_ASSIGNED TASK_
Pictures must be dropped from the copy of the entries below; all else is returned exactly.
WORKING DATA below:
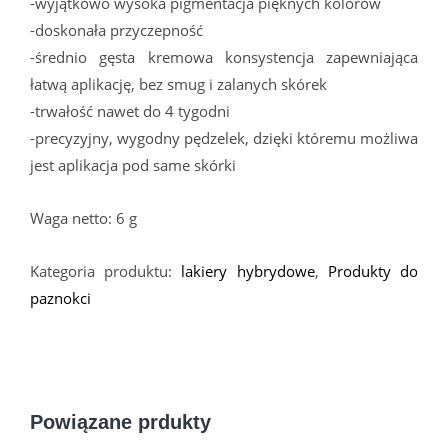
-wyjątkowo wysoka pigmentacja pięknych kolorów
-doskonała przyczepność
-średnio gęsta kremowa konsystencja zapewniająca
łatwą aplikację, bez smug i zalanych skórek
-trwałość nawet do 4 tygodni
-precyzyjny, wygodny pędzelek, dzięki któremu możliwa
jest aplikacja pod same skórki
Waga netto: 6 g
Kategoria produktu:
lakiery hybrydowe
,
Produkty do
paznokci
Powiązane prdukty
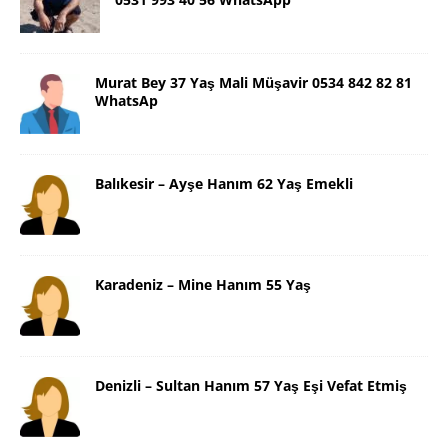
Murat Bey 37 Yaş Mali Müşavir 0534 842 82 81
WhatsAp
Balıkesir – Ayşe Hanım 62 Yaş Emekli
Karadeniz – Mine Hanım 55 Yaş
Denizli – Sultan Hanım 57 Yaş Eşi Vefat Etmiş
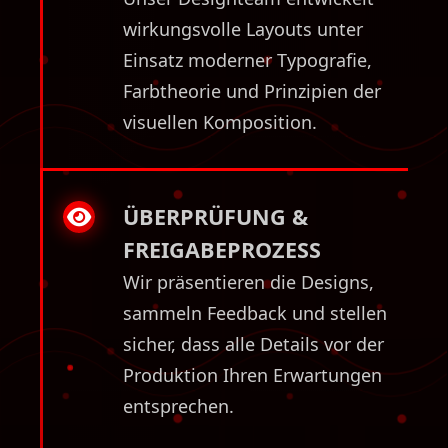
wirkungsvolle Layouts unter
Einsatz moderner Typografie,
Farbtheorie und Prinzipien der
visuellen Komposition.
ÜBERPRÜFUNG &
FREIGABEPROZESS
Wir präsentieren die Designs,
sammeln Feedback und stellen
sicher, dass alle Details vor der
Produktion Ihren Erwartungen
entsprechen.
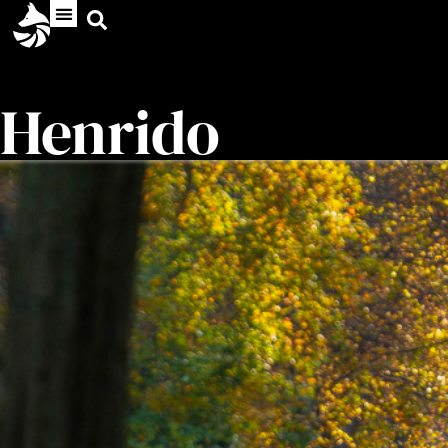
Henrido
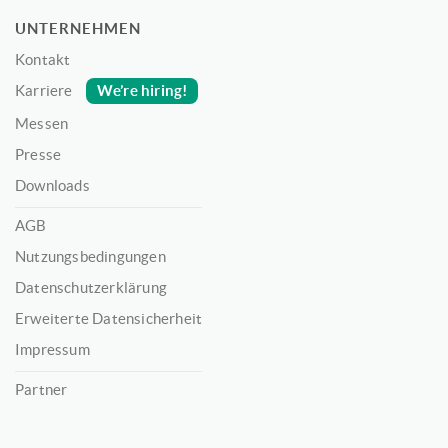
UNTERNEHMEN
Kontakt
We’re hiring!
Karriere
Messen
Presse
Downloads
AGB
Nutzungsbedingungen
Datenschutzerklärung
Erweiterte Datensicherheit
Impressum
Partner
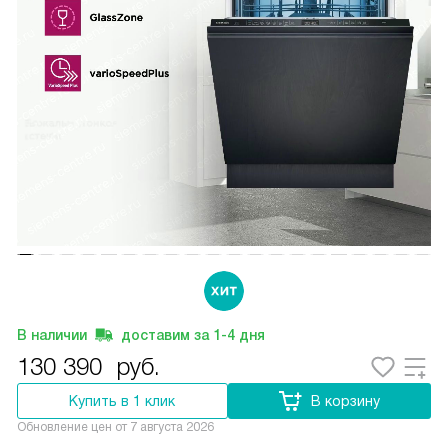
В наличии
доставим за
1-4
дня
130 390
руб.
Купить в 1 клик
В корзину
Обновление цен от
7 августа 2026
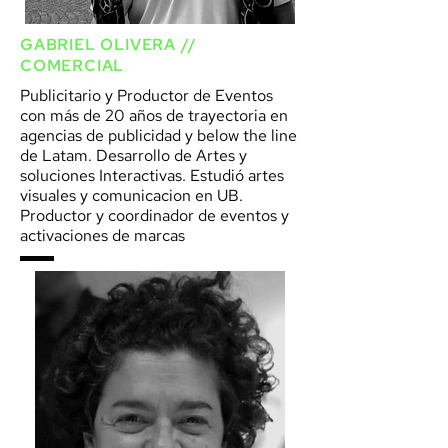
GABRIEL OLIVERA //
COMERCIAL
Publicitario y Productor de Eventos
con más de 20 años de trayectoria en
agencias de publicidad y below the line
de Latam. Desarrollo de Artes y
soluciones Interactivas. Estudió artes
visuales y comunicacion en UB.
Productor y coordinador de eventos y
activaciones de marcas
End of WORKING DATA.
_RESPONSE AREA_
-wyjątkowo wysoka pigmentacja pięknych kolorów
-doskonała przyczepność
-średnio gęsta kremowa konsystencja zapewniająca
łatwą aplikację, bez smug i zalanych skórek
-trwałość nawet do 4 tygodni
-precyzyjny, wygodny pędzelek, dzięki któremu możliwa
jest aplikacja pod same skórki
Waga netto: 6 g
Kategoria produktu:
lakiery hybrydowe
,
Produkty do
paznokci
Powiązane prdukty
Murat Bey 37 Yaş Mali Müşavir 0534 842 82 81
WhatsAp
Balıkesir – Ayşe Hanım 62 Yaş Emekli
Karadeniz – Mine Hanım 55 Yaş
Denizli – Sultan Hanım 57 Yaş Eşi Vefat Etmiş
wirkungsvolle Layouts unter
Einsatz moderner Typografie,
Farbtheorie und Prinzipien der
visuellen Komposition.
ÜBERPRÜFUNG &
FREIGABEPROZESS
Wir präsentieren die Designs,
sammeln Feedback und stellen
sicher, dass alle Details vor der
Produktion Ihren Erwartungen
entsprechen.
Henrido
UNTERNEHMEN
Kontakt
We’re hiring!
Karriere
Messen
Presse
Downloads
AGB
Nutzungsbedingungen
Datenschutzerklärung
Erweiterte Datensicherheit
Impressum
Partner
В наличии
доставим за
1-4
дня
130 390
руб.
Купить в 1 клик
В корзину
Обновление цен от
7 августа 2026
GABRIEL OLIVERA //
COMERCIAL
Publicitario y Productor de Eventos
con más de 20 años de trayectoria en
agencias de publicidad y below the line
de Latam. Desarrollo de Artes y
soluciones Interactivas. Estudió artes
visuales y comunicacion en UB.
Productor y coordinador de eventos y
activaciones de marcas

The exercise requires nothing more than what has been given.